Retrieve the sequence with the LOCUS accession number: AAC60746.
and give its (a) length, (b) gene name, (c) source species, and (d) the
first four letters of it. [Nucleotide or Protein]
This refers to a protein - also find the gene sequence encoding it
and look at all the information you are given in both records!
How many journal publication(s) were authored by
Sean R Eddy in the year 1997? (Hint - use: "eddy sr" AND 1997). [Pubmed]
Try a similar search with another
query... e.g. check up on one
of your professors from another class :-)

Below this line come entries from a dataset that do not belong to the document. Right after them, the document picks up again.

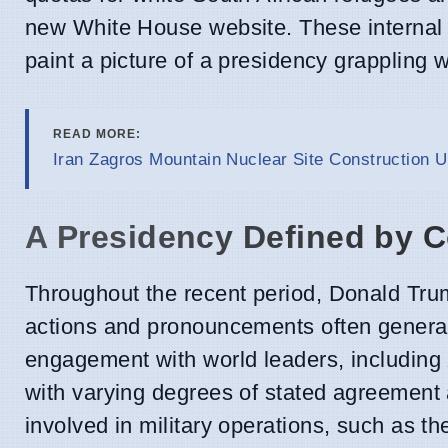
new White House website. These internal po
paint a picture of a presidency grappling wi
READ MORE:
Iran Zagros Mountain Nuclear Site Construction U
A Presidency Defined by C
Throughout the recent period, Donald Trum
actions and pronouncements often generati
engagement with world leaders, including 
with varying degrees of stated agreement 
involved in military operations, such as t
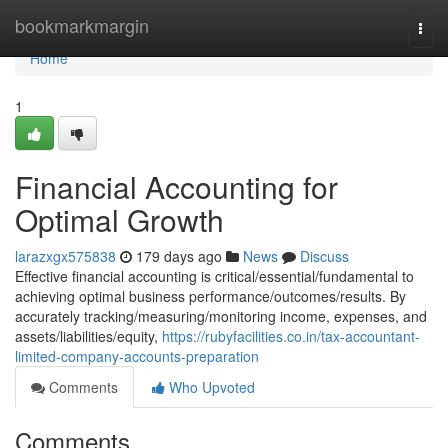
Home
bookmarkmargin
Togg
navi
Home
1
Financial Accounting for
Optimal Growth
larazxgx575838
179 days ago
News
Discuss
Effective financial accounting is critical/essential/fundamental to
achieving optimal business performance/outcomes/results. By
accurately tracking/measuring/monitoring income, expenses, and
assets/liabilities/equity,
https://rubyfacilities.co.in/tax-accountant-
limited-company-accounts-preparation
Comments
Who Upvoted
Comments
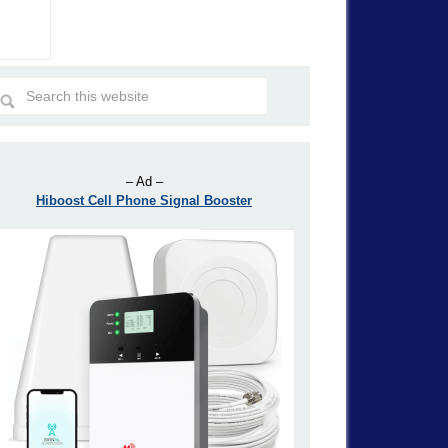
– Ad –
Hiboost Cell Phone Signal Booster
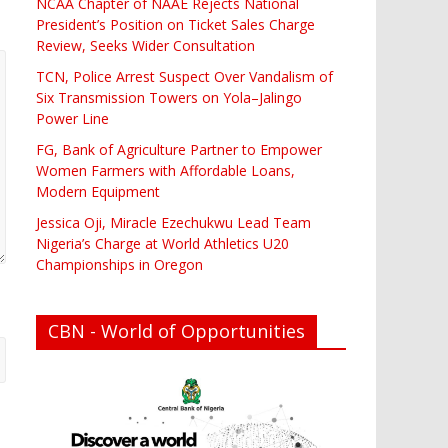
NCAA Chapter of NAAE Rejects National
President’s Position on Ticket Sales Charge
Review, Seeks Wider Consultation
TCN, Police Arrest Suspect Over Vandalism of
Six Transmission Towers on Yola–Jalingo
Power Line
FG, Bank of Agriculture Partner to Empower
Women Farmers with Affordable Loans,
Modern Equipment
Jessica Oji, Miracle Ezechukwu Lead Team
Nigeria’s Charge at World Athletics U20
Championships in Oregon
CBN - World of Opportunities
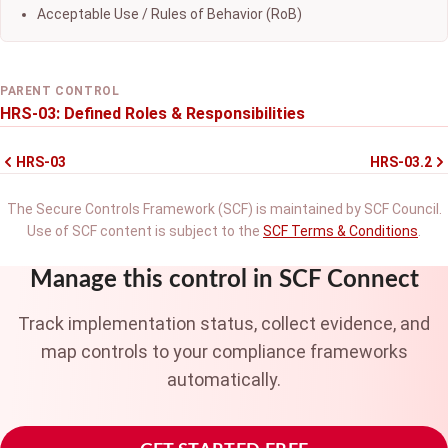
Acceptable Use / Rules of Behavior (RoB)
PARENT CONTROL
HRS-03: Defined Roles & Responsibilities
HRS-03
HRS-03.2
The Secure Controls Framework (SCF) is maintained by SCF Council.
Use of SCF content is subject to the
SCF Terms & Conditions
.
Manage this control in SCF Connect
Track implementation status, collect evidence, and
map controls to your compliance frameworks
automatically.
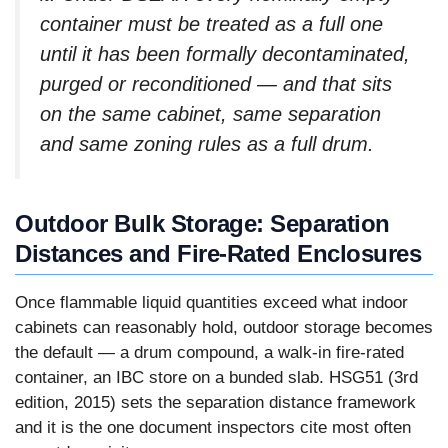
container must be treated as a full one
until it has been formally decontaminated,
purged or reconditioned — and that sits
on the same cabinet, same separation
and same zoning rules as a full drum.
Outdoor Bulk Storage: Separation
Distances and Fire-Rated Enclosures
Once flammable liquid quantities exceed what indoor
cabinets can reasonably hold, outdoor storage becomes
the default — a drum compound, a walk-in fire-rated
container, an IBC store on a bunded slab. HSG51 (3rd
edition, 2015) sets the separation distance framework
and it is the one document inspectors cite most often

How many archaeal genomes are currently fully
sequenced?
[Start at http://www.ncbi.nlm.nih.gov/Genomes/], choose "Microbial"
under Genome Resources...]
Now see whether you can get to that
same information but starting
from the NCBI home page again and choosing the [Genome] database!
Who sequenced "Pyrobaculum aerophilum"?
So now you know where the sequence is
from - can you find where the
specific "sequence donor" was collected, and a bit more about it?
[Hint: the information is just one click away from where you are]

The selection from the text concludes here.